START Records for processing

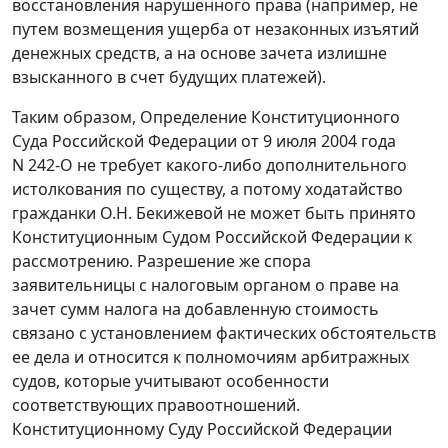
восстановления нарушенного права (например, не
путем возмещения ущерба от незаконных изъятий
денежных средств, а на основе зачета излишне
взысканного в счет будущих платежей).
Таким образом,
Определение
Конституционного
Суда Российской Федерации от 9 июля 2004 года
N 242-O не требует какого-либо дополнительного
истолкования по существу, а потому ходатайство
гражданки О.Н. Бекижевой не может быть принято
Конституционным Судом Российской Федерации к
рассмотрению. Разрешение же спора
заявительницы с налоговым органом о праве на
зачет сумм налога на добавленную стоимость
связано с установлением фактических обстоятельств
ее дела и относится к полномочиям арбитражных
судов, которые учитывают особенности
соответствующих правоотношений.
Конституционному Суду Российской Федерации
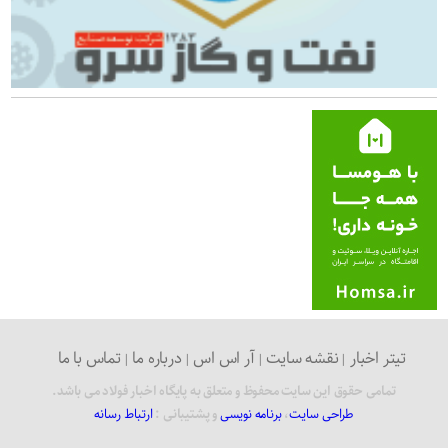
تیتر اخبار
نقشه سایت
آر اس اس
درباره ما
تماس با ما
تمامی حقوق این سایت محفوظ و متعلق به پایگاه اخبار فولاد می باشد.
طراحی سایت
،
برنامه نویسی
و پشتیبانی :
ارتباط رسانه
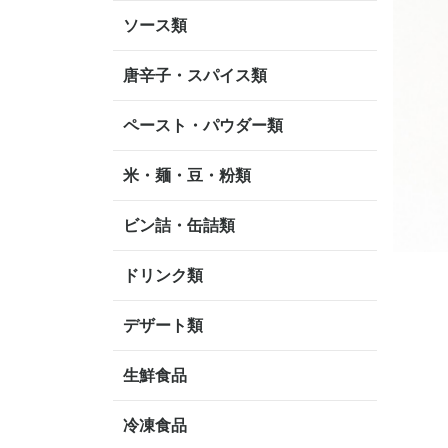
ソース類
唐辛子・スパイス類
ペースト・パウダー類
米・麺・豆・粉類
ビン詰・缶詰類
ドリンク類
デザート類
生鮮食品
冷凍食品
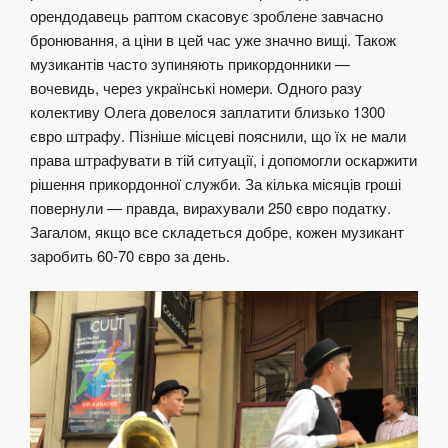
орендодавець раптом скасовує зроблене завчасно
бронювання, а ціни в цей час уже значно вищі. Також
музикантів часто зупиняють прикордонники —
вочевидь, через українські номери. Одного разу
колективу Олега довелося заплатити близько 1300
євро штрафу. Пізніше місцеві пояснили, що їх не мали
права штрафувати в тій ситуації, і допомогли оскаржити
рішення прикордонної служби. За кілька місяців гроші
повернули — правда, вирахували 250 євро податку.
Загалом, якщо все складеться добре, кожен музикант
заробить 60-70 євро за день.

END Records for processing

What this task involves »
Reproduce these records exactly, but not the pictures.

Exercise solution »
восстановления нарушенного права (например, не
путем возмещения ущерба от незаконных изъятий
денежных средств, а на основе зачета излишне
взысканного в счет будущих платежей).
Таким образом,
Определение
Конституционного
Суда Российской Федерации от 9 июля 2004 года
N 242-O не требует какого-либо дополнительного
истолкования по существу, а потому ходатайство
гражданки О.Н. Бекижевой не может быть принято
Конституционным Судом Российской Федерации к
рассмотрению. Разрешение же спора
заявительницы с налоговым органом о праве на
зачет сумм налога на добавленную стоимость
связано с установлением фактических обстоятельств
ее дела и относится к полномочиям арбитражных
судов, которые учитывают особенности
соответствующих правоотношений.
Конституционному Суду Российской Федерации
تیتر اخبار
نقشه سایت
آر اس اس
درباره ما
تماس با ما
تمامی حقوق این سایت محفوظ و متعلق به پایگاه اخبار فولاد می باشد.
طراحی سایت
،
برنامه نویسی
و پشتیبانی :
ارتباط رسانه
ソース類
唐辛子・スパイス類
ペースト・パウダー類
米・麺・豆・粉類
ビン詰・缶詰類
ドリンク類
デザート類
生鮮食品
冷凍食品
орендодавець раптом скасовує зроблене завчасно
бронювання, а ціни в цей час уже значно вищі. Також
музикантів часто зупиняють прикордонники —
вочевидь, через українські номери. Одного разу
колективу Олега довелося заплатити близько 1300
євро штрафу. Пізніше місцеві пояснили, що їх не мали
права штрафувати в тій ситуації, і допомогли оскаржити
рішення прикордонної служби. За кілька місяців гроші
повернули — правда, вирахували 250 євро податку.
Загалом, якщо все складеться добре, кожен музикант
заробить 60-70 євро за день.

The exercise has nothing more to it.